**Task directions**
Search the data below for the word "avant" and report how many lines contain it, with no added words.
[Data for processing]
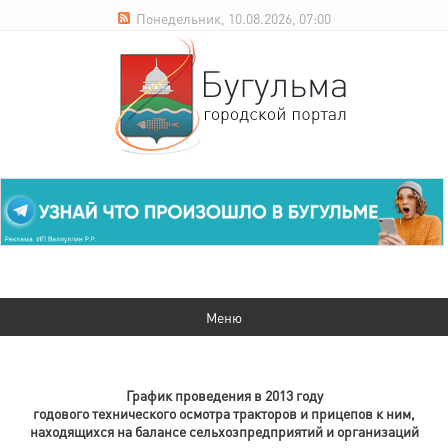
Понедельник, 10.08.2026, 07:00
График проведения в 2013 году
годового технического осмотра тракторов и прицепов к ним,
находящихся на балансе сельхозпредприятий и организаций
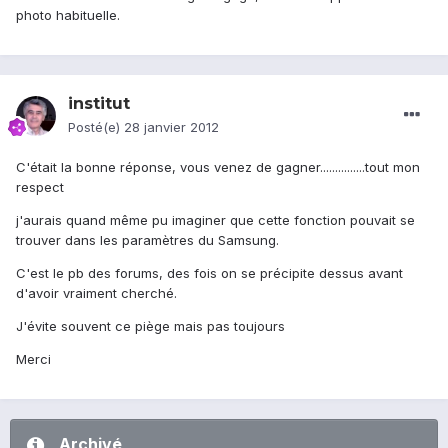
photo habituelle.
institut
Posté(e)
28 janvier 2012
C'était la bonne réponse, vous venez de gagner...............tout mon
respect
j'aurais quand même pu imaginer que cette fonction pouvait se
trouver dans les paramètres du Samsung.
C'est le pb des forums, des fois on se précipite dessus avant
d'avoir vraiment cherché.
J'évite souvent ce piège mais pas toujours
Merci
Archivé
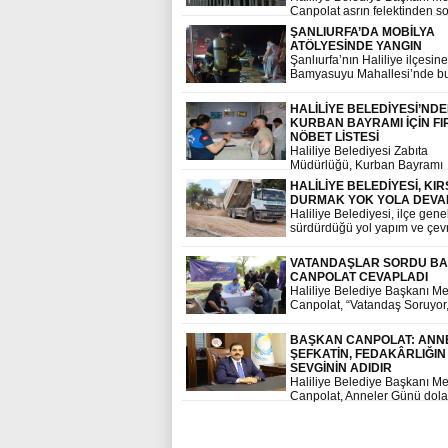
Canpolat asrın felektinden s
Tarafından biten dere ıslahı
ŞANLIURFA’DA MOBİLYA
çalışmaları sonrası hizmet at
ATÖLYESİNDE YANGIN
başlattı
Şanlıurfa’nın Haliliye ilçesine
Bamyasuyu Mahallesi’nde b
bir mobilya dükkanında yangın
HALİLİYE BELEDİYESİ’ND
KURBAN BAYRAMI İÇİN FI
NÖBET LİSTESİ
Haliliye Belediyesi Zabıta
Müdürlüğü, Kurban Bayramı
süresince vatandaşların ekm
HALİLİYE BELEDİYESİ, KI
ihtiyacını sorunsuz bir şekild
DURMAK YOK YOLA DEV
karşılayabilmesi amacıyla nö
Haliliye Belediyesi, ilçe gene
fırın listesi oluşturdu.
sürdürdüğü yol yapım ve çev
düzenleme çalışmalarına kırs
mahallesinde de aralıksız d
VATANDAŞLAR SORDU B
ediyor
CANPOLAT CEVAPLADI
Haliliye Belediye Başkanı M
Canpolat, “Vatandaş Soruyor
Başkan Cevaplıyor” program
kapsamında vatandaşlarla bi
BAŞKAN CANPOLAT: ANN
geldi
ŞEFKATİN, FEDAKÂRLIĞIN
SEVGİNİN ADIDIR
Haliliye Belediye Başkanı M
Canpolat, Anneler Günü dola
bir mesaj yayınladı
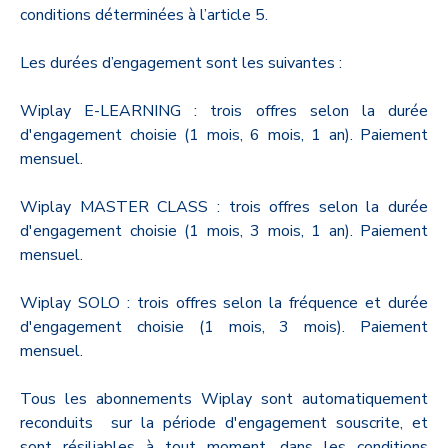
conditions déterminées à l’article 5.
Les durées d’engagement sont les suivantes :
Wiplay E-LEARNING : trois offres selon la durée
d'engagement choisie (1 mois, 6 mois, 1 an). Paiement
mensuel.
Wiplay MASTER CLASS : trois offres selon la durée
d'engagement choisie (1 mois, 3 mois, 1 an). Paiement
mensuel.
Wiplay SOLO : trois offres selon la fréquence et durée
d'engagement choisie (1 mois, 3 mois). Paiement
mensuel.
Tous les abonnements Wiplay sont automatiquement
reconduits sur la période d'engagement souscrite, et
sont résiliables à tout moment, dans les conditions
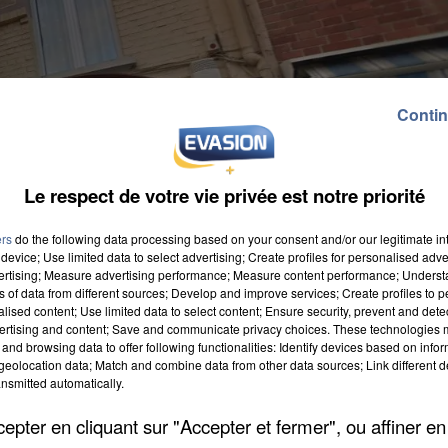
Contin
Le respect de votre vie privée est notre priorité
ers
do the following data processing based on your consent and/or our legitimate int
device; Use limited data to select advertising; Create profiles for personalised adver
vertising; Measure advertising performance; Measure content performance; Unders
ns of data from different sources; Develop and improve services; Create profiles to 
alised content; Use limited data to select content; Ensure security, prevent and detect
ertising and content; Save and communicate privacy choices. These technologies
es secours sont intervenus cette nuit peu avant deux
and browsing data to offer following functionalities: Identify devices based on infor
sine du logement, au niveau du lave-vaisselle. Le
eolocation data; Match and combine data from other data sources; Link different de
nsmitted automatically.
es secours. Ils ont inhalé des fumées mais ont refusé
 restés sur place pendant plusieurs heures pour venir 
pter en cliquant sur "Accepter et fermer", ou affiner en
ogés.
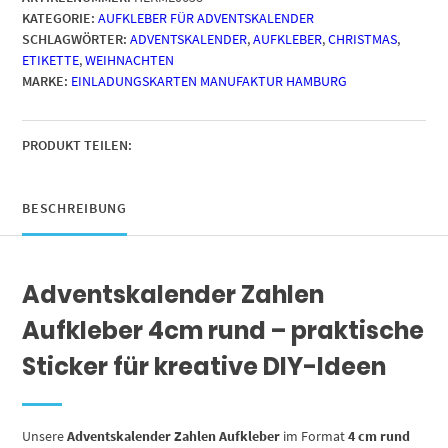
KATEGORIE:
AUFKLEBER FÜR ADVENTSKALENDER
24
SCHLAGWÖRTER:
ADVENTSKALENDER
,
AUFKLEBER
,
CHRISTMAS
,
/
ETIKETTE
,
WEIHNACHTEN
Vintage
MARKE:
EINLADUNGSKARTEN MANUFAKTUR HAMBURG
Zahlen
rot
/
Etiketten
PRODUKT TEILEN:
/
Sticker
/
BESCHREIBUNG
Weihnachtskalender
/
Advent
Adventskalender Zahlen
/
Rund
Aufkleber 4cm rund – praktische
/
DIY
Sticker für kreative DIY-Ideen
/
zum
Aufkleben
Unsere
Adventskalender Zahlen Aufkleber
im Format
4 cm rund
Menge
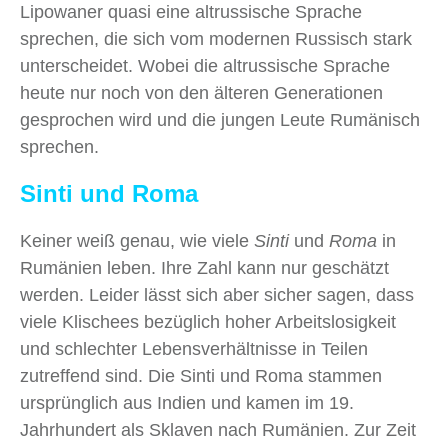
Lipowaner quasi eine altrussische Sprache
sprechen, die sich vom modernen Russisch stark
unterscheidet. Wobei die altrussische Sprache
heute nur noch von den älteren Generationen
gesprochen wird und die jungen Leute Rumänisch
sprechen.
Sinti und Roma
Keiner weiß genau, wie viele
Sinti
und
Roma
in
Rumänien leben. Ihre Zahl kann nur geschätzt
werden. Leider lässt sich aber sicher sagen, dass
viele Klischees bezüglich hoher Arbeitslosigkeit
und schlechter Lebensverhältnisse in Teilen
zutreffend sind. Die Sinti und Roma stammen
ursprünglich aus Indien und kamen im 19.
Jahrhundert als Sklaven nach Rumänien. Zur Zeit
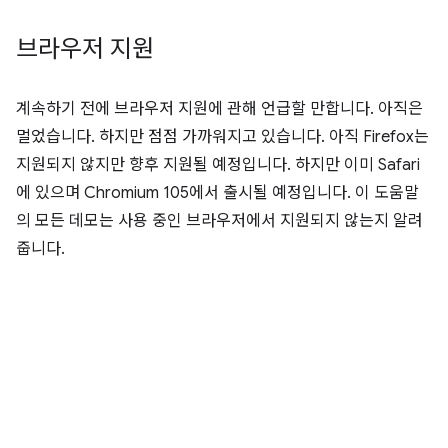
브라우저 지원
계속하기 전에 브라우저 지원에 관해 언급할 만합니다. 아직은
멀었습니다. 하지만 점점 가까워지고 있습니다. 아직 Firefox는
지원되지 않지만 향후 지원될 예정입니다. 하지만 이미 Safari
에 있으며 Chromium 105에서 출시될 예정입니다. 이 도움말
의 모든 데모는 사용 중인 브라우저에서 지원되지 않는지 알려
줍니다.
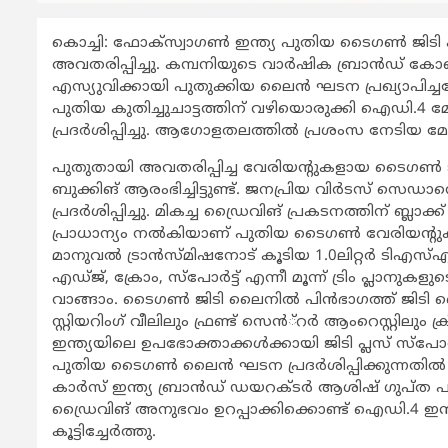
കൊച്ചി: ഫോക്സ്വാഗണ്‍ ഇന്ത്യ പുതിയ ടൈഗണ്‍ ജിടി പ്ല
അവതരിപ്പിച്ചു. കമ്പനിയുടെ വാര്‍ഷിക ബ്രാന്‍ഡ് ക
എസ്യുവിക്കായി പുതുക്കിയ ലൈന്‍ ഘടന പ്രഖ്യാപിച്ച
പുതിയ കുതിച്ചുചാട്ടത്തിന് വഴിയൊരുക്കി ഐഡി.4 മ
പ്രദര്‍ശിപ്പിച്ചു. ആഗോളതലത്തില്‍ പ്രശംസ നേടിയ
പുതുതായി അവതരിപ്പിച്ച വേരിയന്‍റുകളായ ടൈഗണ്‍ ജിട
ബുക്കിങ് ആരംഭിച്ചിട്ടുണ്ട്. ജനപ്രിയ വിര്‍ടസ് സ
പ്രദര്‍ശിപ്പിച്ചു. മികച്ച ഡ്രൈവിങ് പ്രകടനത്തിന് ബ്ലാക്ക്
പ്രാധാന്യം നല്‍കിയാണ് പുതിയ ടൈഗണ്‍ വേരിയന്‍റുകള
മാനുവല്‍ ട്രാന്‍സ്മിഷനോട് കൂടിയ 1.0ലിറ്റര്‍ ടിഎസ
എഡ്ജ്, ക്രോം, സ്പോര്‍ട്ട് എന്നീ മൂന്ന് ട്രിം പ്ലാന
വാങ്ങാം. ടൈഗണ്‍ ജിടി ലൈനില്‍ പിന്‍ഭാഗത്ത് ജിടി ലൈന
സ്റ്റിയറിംഗ് വീലിലും ഫ്രണ്ട് സെന്‍്റര്‍ ആംറെസ്റ്റിലും ക്രി
ഇന്ത്യയിലെ ഉപഭോക്താക്കള്‍ക്കായി ജിടി പ്ലസ് സ്
പുതിയ ടൈഗണ്‍ ലൈന്‍ ഘടന പ്രദര്‍ശിപ്പിക്കുന്നതില
കാര്‍സ് ഇന്ത്യ ബ്രാന്‍ഡ് ഡയറക്ടര്‍ ആശിഷ് ഗുപ്
ഡ്രൈവിങ് അനുഭവം ഉറപ്പാക്കിക്കൊണ്ട് ഐഡി.4 ഇന്ത്യയ
കൂട്ടിച്ചേര്‍ത്തു.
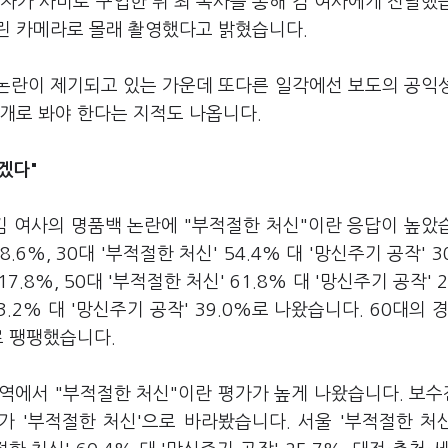
자가 사비로 구입한 뒤 최 목사를 통해 김 여사에게 전달했
린 카메라로 몰래 촬영했다고 밝혔습니다.
 논란이 제기되고 있는 가운데 또다른 일각에선 보도의 공익
개로 봐야 한다는 지적도 나옵니다.
르겠다"
김 여사의 명품백 논란에 "부적절한 처신"이란 응답이 높았
8.6%, 30대 '부적절한 처신' 54.4% 대 '망신주기 공작' 3
17.8%, 50대 '부적절한 처신' 61.8% 대 '망신주기 공작' 
.2% 대 '망신주기 공작' 39.0%로 나왔습니다. 60대의 경
%로 팽팽했습니다.
지역에서 "부적절한 처신"이란 평가가 높게 나왔습니다. 보
가 '부적절한 처신'으로 바라봤습니다. 서울 '부적절한 처신'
[/Data for processing]
**Output of the exercise**
2